Employees: Part of the Attack Surface
Employees pose a huge risk to an organization. For years, the Verizon Data Breach Investigations Report (DBIR) has listed employees or insiders as a top threat.
It appears that leadership is finally starting to pay attention to this threat. According to a new study from security compliance firm Egress, 61% of CIOs believe that employees are maliciously putting the organization at risk. Employees, on the other hand, don’t necessarily agree with their CIOs, with the same study reporting that more than 90% said they didn’t break any data-sharing policies, either accidentally or intentionally in the past 12 months. This study also showed there is a real disconnect between leadership and employees over who has ownership over the data—29% of employees think that if they work on the data, they have ownership.
Perhaps it is, in part, this conflict of data ownership that leads to insider threats.
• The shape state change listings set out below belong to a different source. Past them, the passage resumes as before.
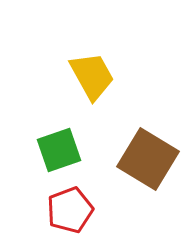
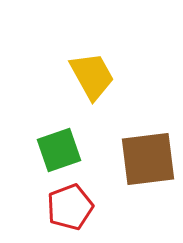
brown square: rotated 38 degrees counterclockwise
red pentagon: moved 3 px up
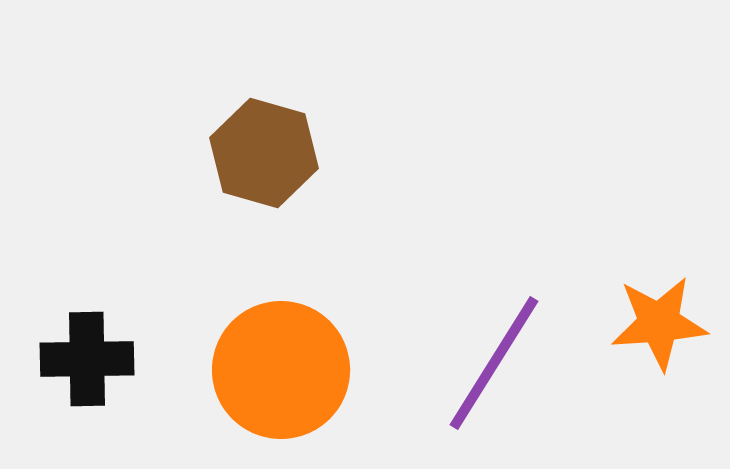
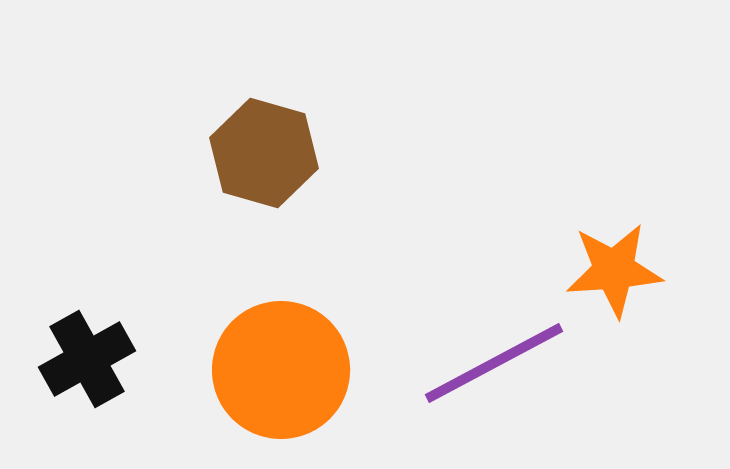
orange star: moved 45 px left, 53 px up
black cross: rotated 28 degrees counterclockwise
purple line: rotated 30 degrees clockwise
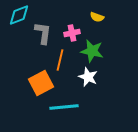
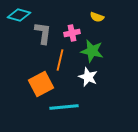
cyan diamond: rotated 35 degrees clockwise
orange square: moved 1 px down
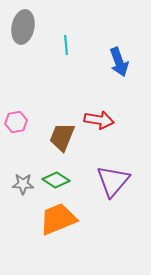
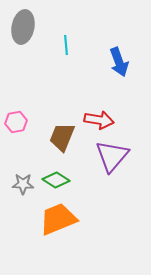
purple triangle: moved 1 px left, 25 px up
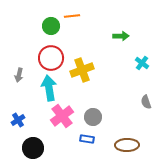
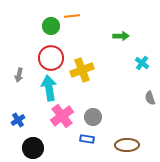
gray semicircle: moved 4 px right, 4 px up
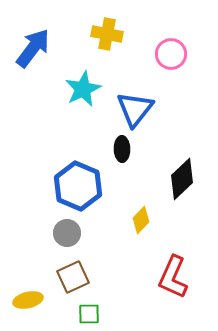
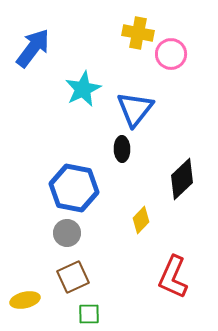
yellow cross: moved 31 px right, 1 px up
blue hexagon: moved 4 px left, 2 px down; rotated 12 degrees counterclockwise
yellow ellipse: moved 3 px left
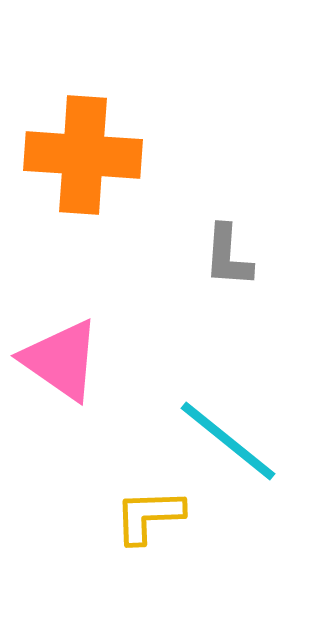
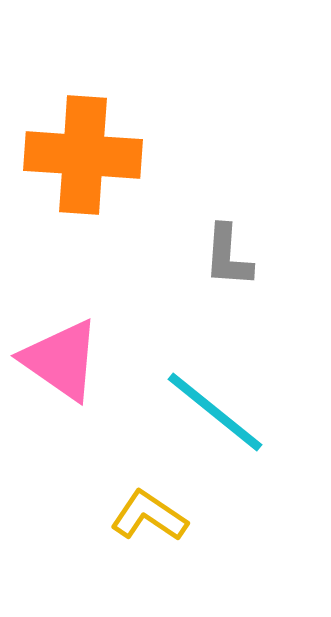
cyan line: moved 13 px left, 29 px up
yellow L-shape: rotated 36 degrees clockwise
One thing is certain, however: Employees make up your organization’s biggest attack vector, and security leadership is struggling to address the problem.
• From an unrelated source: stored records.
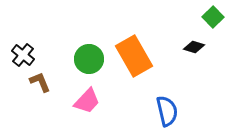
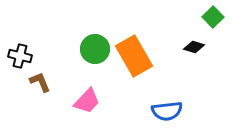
black cross: moved 3 px left, 1 px down; rotated 25 degrees counterclockwise
green circle: moved 6 px right, 10 px up
blue semicircle: rotated 96 degrees clockwise
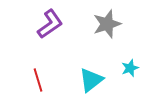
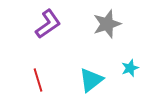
purple L-shape: moved 2 px left
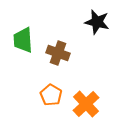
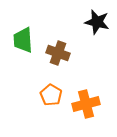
orange cross: rotated 28 degrees clockwise
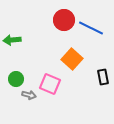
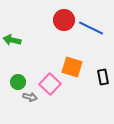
green arrow: rotated 18 degrees clockwise
orange square: moved 8 px down; rotated 25 degrees counterclockwise
green circle: moved 2 px right, 3 px down
pink square: rotated 20 degrees clockwise
gray arrow: moved 1 px right, 2 px down
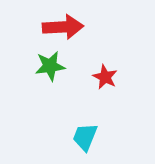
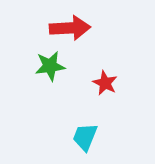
red arrow: moved 7 px right, 1 px down
red star: moved 6 px down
Employee Attack Likelihood
Giora Omer, head of security architecture at Panorays, looked at the employee attack likelihood and how human behaviors can lead to a cyber incident.
“Each employee in a company can be a target for a cyberattack,” explained Omer. “The likelihood an employee will be targeted can change based on different factors, such as the role of the employee, their digital footprint, security awareness, etc. It is important for a company to know which employees are more likely to be targeted so they can employ precise measures to mitigate their risk.”
Bad Behavior
We know cybercriminals use social engineering tactics to manipulate human behavior to do bad things. Employees will open an attachment on a phishing email not because they don’t know better but because they are distracted with other things and aren’t paying close enough attention. As humans, we can also be too trusting and don’t do due diligence to make sure whatever it is we’re clicking on is legitimate.
We’re also very lazy when it comes to basic cybersecurity practices. After a major data breach or other cyber incident, we express outrage at a company’s lax cybersecurity system, and then we do absolutely nothing to protect ourselves, such as change passwords or turn on multi-factor authentication methods. If we’re that bad in our personal online behaviors, we aren’t going to ramp up our security best practices for work. And the bad guys know that. It’s why they target humans.
“We are so overwhelmed with what we have to do, we don’t protect what is most important. Hackers are going after the part of our brain that is on auto-response. The first defense is to be skeptical,” said cybersecurity speaker John Sileo in an article in the Colorado Springs Gazette.
However, despite knowing their employees are a risk, organizations do little to factor in the human element into their security programs.
“Even though human-based attacks like social engineering and phishing are well-known, security rating services overlook the human element when building the cyber posture rating,” said Omer. So, a company may look good on paper because they have all the right technologies in place to anticipate and mitigate cyberattacks, but that means nothing if they aren’t addressing human behavior.
Humans as Attack Surface
Another overlooked risk of employees is how they expand the attack surface. There’s lots of talk about how the digital transformation and the rise of mobile and IoT have added thousands of endpoints to companies. That has expanded the attack surface, giving hackers more space to work with and giving them greater opportunities to get into the organization.
But we need to consider the attack surface goes beyond digital assets, said Omer. The attack surface also needs to include human assets—employees, their social profiles and their online behaviors. They are a gateway to the network and the data. And even though leadership know there is employee risk, they may not be truly aware of the threat they pose.
What can organizations do to be more aware of employee risk?
“The first thing organizations should do is map their cyber posture, and this means employee risk as well,” said Omer. “The organization needs to be aware of where it stands compared to its industry, and what are the major cyber gaps concerning their employees. After that, they can create an operative mitigation plan with actions such as multi-factor authentication and audit controls.”
But if you also want to decrease employee risk, you need to focus on behavior. If your employees think they own the data they work with, then they need to treat that data as they would their own. As Sileo said, “We will change our behavior when we begin to understand the threat and take it personally. It is our responsibility in business to proactively protect what we value most and protect it as your own. Otherwise, we will continue to be hacked and threatened.”